After applying the k-means algorithm, we find out that there is a correlation between the combinations of the abstract with respect to the title. The accuracy percentage of the data affirming that the combination of departments are the optimum based on the objective function defined earlier 93.21, 6.79 % of the data do not affirm that the combinations in the title and keywords match the combination of the abstract (Fig. 3).

Fig. 3
figure 3

Using K-means to get the nearest departments based on titles

Although the documents are classified based on the departments we focused on applying a cluster analysis and then applying the Euclidean distance to get more accurate combination of departments that can potentially work together (Table 3).

Table 3 Bags of words representation of the theses documents (titles)

Other than a single word, we applied also the use of a phrase (terms) for better results. For example like “Primary care” and “Diabetes mellitus”. So the bag of word can be treated either as a single or a term as a whole. In the case study, we assigned the weights as the number of occurrences of the word in the title of the document normalized by the document title length to get the word frequency in each document.

In our case let’s set the threshold change/stopping condition to 0.001 where there is no big change in the values of each documents in the cluster. We continue the steps by calculating the new cluster centers based on K-means algorithm and updated the values.

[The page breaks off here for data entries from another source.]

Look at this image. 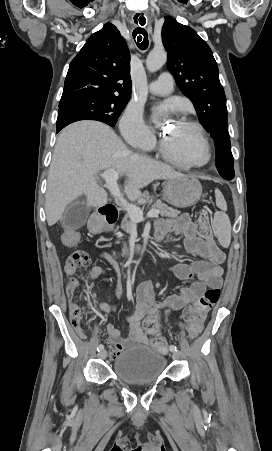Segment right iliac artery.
I'll use <instances>...</instances> for the list:
<instances>
[{"label":"right iliac artery","mask_w":272,"mask_h":451,"mask_svg":"<svg viewBox=\"0 0 272 451\" xmlns=\"http://www.w3.org/2000/svg\"><path fill=\"white\" fill-rule=\"evenodd\" d=\"M103 349H104L103 344H99L98 347H97V351L99 352V351H101Z\"/></svg>","instance_id":"obj_1"}]
</instances>
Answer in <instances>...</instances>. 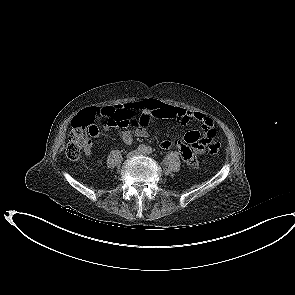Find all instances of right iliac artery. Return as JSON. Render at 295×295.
<instances>
[{
  "mask_svg": "<svg viewBox=\"0 0 295 295\" xmlns=\"http://www.w3.org/2000/svg\"><path fill=\"white\" fill-rule=\"evenodd\" d=\"M138 150L139 151H145L146 150V147H145V145H139V147H138Z\"/></svg>",
  "mask_w": 295,
  "mask_h": 295,
  "instance_id": "1",
  "label": "right iliac artery"
}]
</instances>
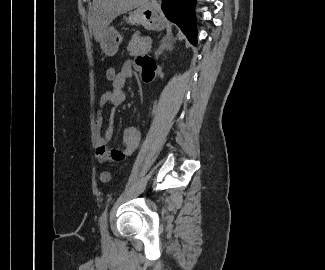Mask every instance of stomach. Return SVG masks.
Listing matches in <instances>:
<instances>
[{"mask_svg":"<svg viewBox=\"0 0 325 270\" xmlns=\"http://www.w3.org/2000/svg\"><path fill=\"white\" fill-rule=\"evenodd\" d=\"M128 22L140 24L148 30L161 31L165 28V21L158 7L153 3L140 5L136 10L130 12ZM122 35L113 27L106 29L100 43L102 51L107 56H114L122 42Z\"/></svg>","mask_w":325,"mask_h":270,"instance_id":"0dacf381","label":"stomach"}]
</instances>
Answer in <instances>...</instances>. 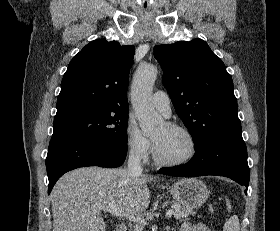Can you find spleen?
I'll list each match as a JSON object with an SVG mask.
<instances>
[{
	"instance_id": "1",
	"label": "spleen",
	"mask_w": 280,
	"mask_h": 231,
	"mask_svg": "<svg viewBox=\"0 0 280 231\" xmlns=\"http://www.w3.org/2000/svg\"><path fill=\"white\" fill-rule=\"evenodd\" d=\"M226 205L230 211L231 205L229 203V199H226ZM239 229L240 225L237 215H231L224 225V231H239Z\"/></svg>"
}]
</instances>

After several iterations, we see that T1, T3, T5 and T7 are belonging to same cluster 1 which after knowledge extraction can be categorized to easily work together. On the other hand, T2, T4, T6 and T8 are classified to cluster 2 on basis of high membership values in both clusters. Finally it can be concluded that using data warehouse and CBR techniques and methods are much better for human assessment for biomedical data and that applying lexical similarity and K-means clustering algorithm results in better results with 91.95 % than not using CBR.

5 Conclusion

Recently, the use of Case-Based Reasoning, semantic similarity measures as well as data mining methods leads to the improvement of many applications. Based on the experimental evaluations it is indicated that the proposed approach yields results that correlate more closely with human assessments than other.

In this paper, we showed mathematically how texts can be clustered and classified by using CBR methods and the lexical similarity k-means algorithm.

Other algorithms can be considered as well for future work, like applying the genetic programming; neural networks and comparing the results simultaneously within the cycle of CBR.